YOUR INSTRUCTIONS: Below are records; report the number of lines among them that include the word "обеспечить", and nothing further.

(Page-level text extractions)

•••

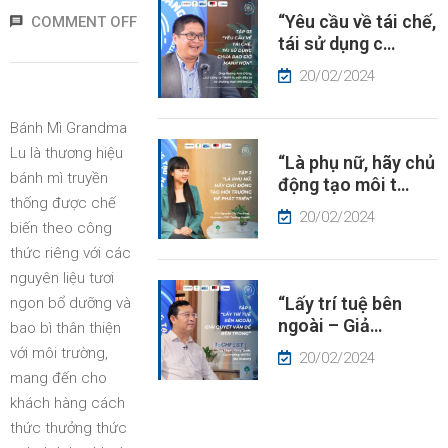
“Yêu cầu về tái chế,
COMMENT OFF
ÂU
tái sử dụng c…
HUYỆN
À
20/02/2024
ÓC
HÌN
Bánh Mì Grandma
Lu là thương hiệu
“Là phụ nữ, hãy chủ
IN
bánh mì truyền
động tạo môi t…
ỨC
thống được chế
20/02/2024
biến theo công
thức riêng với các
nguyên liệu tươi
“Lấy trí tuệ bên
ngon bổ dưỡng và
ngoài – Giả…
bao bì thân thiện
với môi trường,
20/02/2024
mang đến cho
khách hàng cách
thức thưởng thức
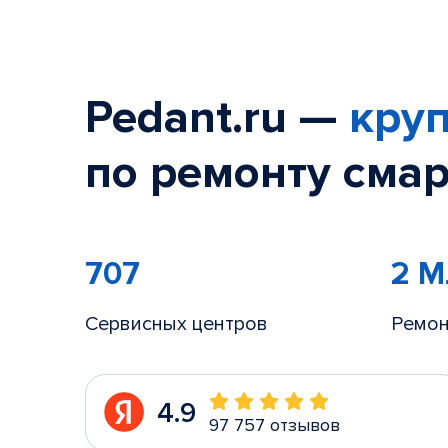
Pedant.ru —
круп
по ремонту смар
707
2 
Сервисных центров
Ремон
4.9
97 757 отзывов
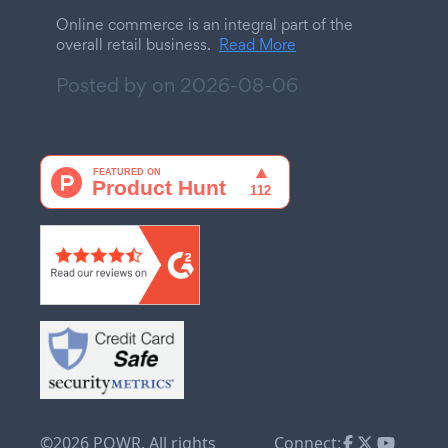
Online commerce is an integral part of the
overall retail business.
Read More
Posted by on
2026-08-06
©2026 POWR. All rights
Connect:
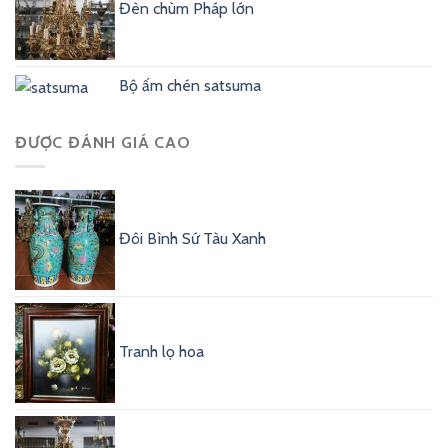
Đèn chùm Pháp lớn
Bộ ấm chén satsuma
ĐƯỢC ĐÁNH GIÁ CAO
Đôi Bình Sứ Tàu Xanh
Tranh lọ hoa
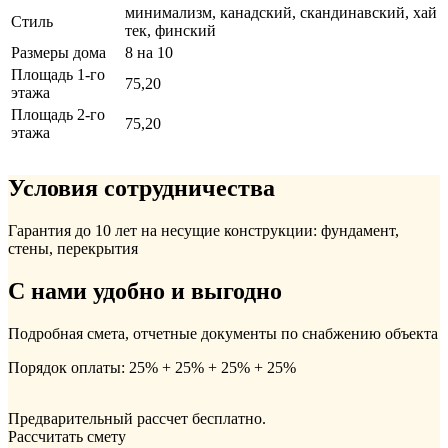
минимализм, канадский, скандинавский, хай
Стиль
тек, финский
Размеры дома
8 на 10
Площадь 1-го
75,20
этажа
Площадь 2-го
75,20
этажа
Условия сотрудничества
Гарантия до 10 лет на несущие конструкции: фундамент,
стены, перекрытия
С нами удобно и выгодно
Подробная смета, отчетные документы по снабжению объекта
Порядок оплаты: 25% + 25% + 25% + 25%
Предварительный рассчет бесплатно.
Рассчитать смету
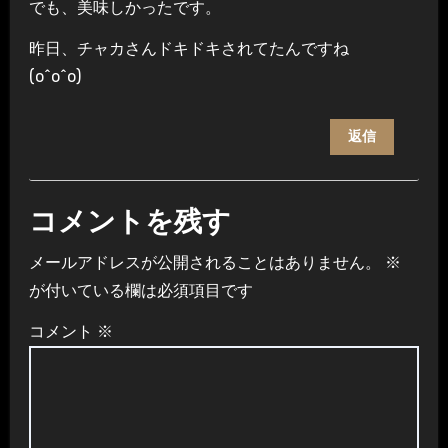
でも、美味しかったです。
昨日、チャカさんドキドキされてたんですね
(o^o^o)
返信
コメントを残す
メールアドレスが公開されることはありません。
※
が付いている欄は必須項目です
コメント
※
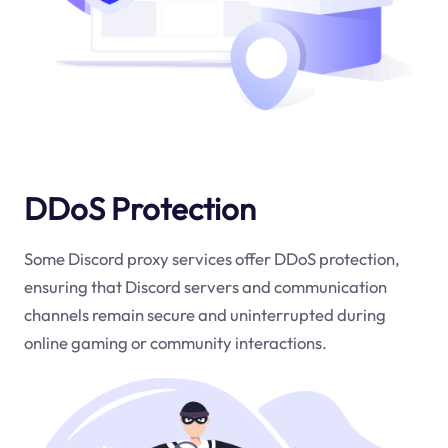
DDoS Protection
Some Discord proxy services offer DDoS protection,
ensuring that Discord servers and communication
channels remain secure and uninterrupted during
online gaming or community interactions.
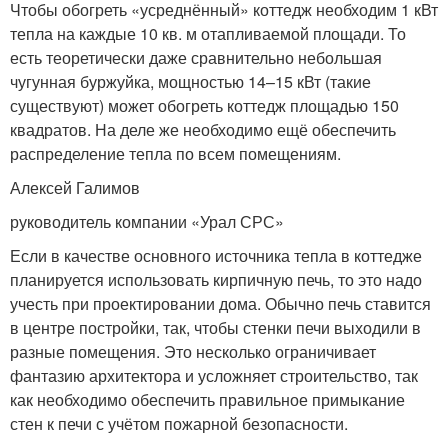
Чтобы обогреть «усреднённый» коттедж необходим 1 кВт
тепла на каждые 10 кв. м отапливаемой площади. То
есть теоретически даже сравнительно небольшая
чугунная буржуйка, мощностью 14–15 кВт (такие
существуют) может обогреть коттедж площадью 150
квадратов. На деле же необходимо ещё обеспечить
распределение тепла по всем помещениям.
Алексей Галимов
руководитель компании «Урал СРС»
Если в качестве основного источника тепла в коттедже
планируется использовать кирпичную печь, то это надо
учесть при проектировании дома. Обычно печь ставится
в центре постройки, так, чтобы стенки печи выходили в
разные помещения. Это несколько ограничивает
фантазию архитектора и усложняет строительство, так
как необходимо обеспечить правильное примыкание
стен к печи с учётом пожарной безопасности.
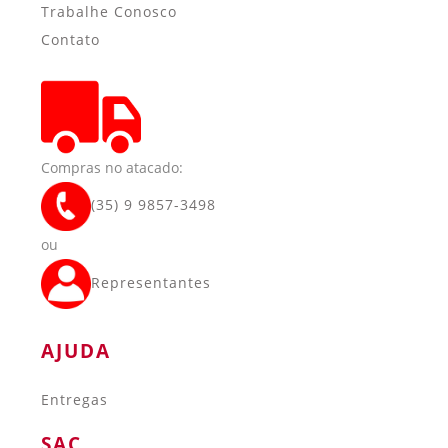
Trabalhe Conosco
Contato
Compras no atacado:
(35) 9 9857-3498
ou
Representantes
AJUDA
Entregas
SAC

•••

RESPONSE BELOW: 2